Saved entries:

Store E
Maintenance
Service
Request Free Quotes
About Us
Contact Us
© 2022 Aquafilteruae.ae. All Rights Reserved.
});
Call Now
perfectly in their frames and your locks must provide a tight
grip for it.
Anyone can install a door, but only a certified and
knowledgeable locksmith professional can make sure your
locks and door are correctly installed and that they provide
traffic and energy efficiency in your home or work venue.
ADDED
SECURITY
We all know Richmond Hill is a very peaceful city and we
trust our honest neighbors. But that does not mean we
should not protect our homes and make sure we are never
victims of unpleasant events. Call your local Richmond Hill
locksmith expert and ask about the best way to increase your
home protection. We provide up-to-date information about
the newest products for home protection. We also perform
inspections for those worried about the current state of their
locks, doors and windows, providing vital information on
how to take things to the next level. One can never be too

Aim of the task: Of the records above, copy each line that includes "never".

Task response:
should not protect our homes and make sure we are never
how to take things to the next level. One can never be too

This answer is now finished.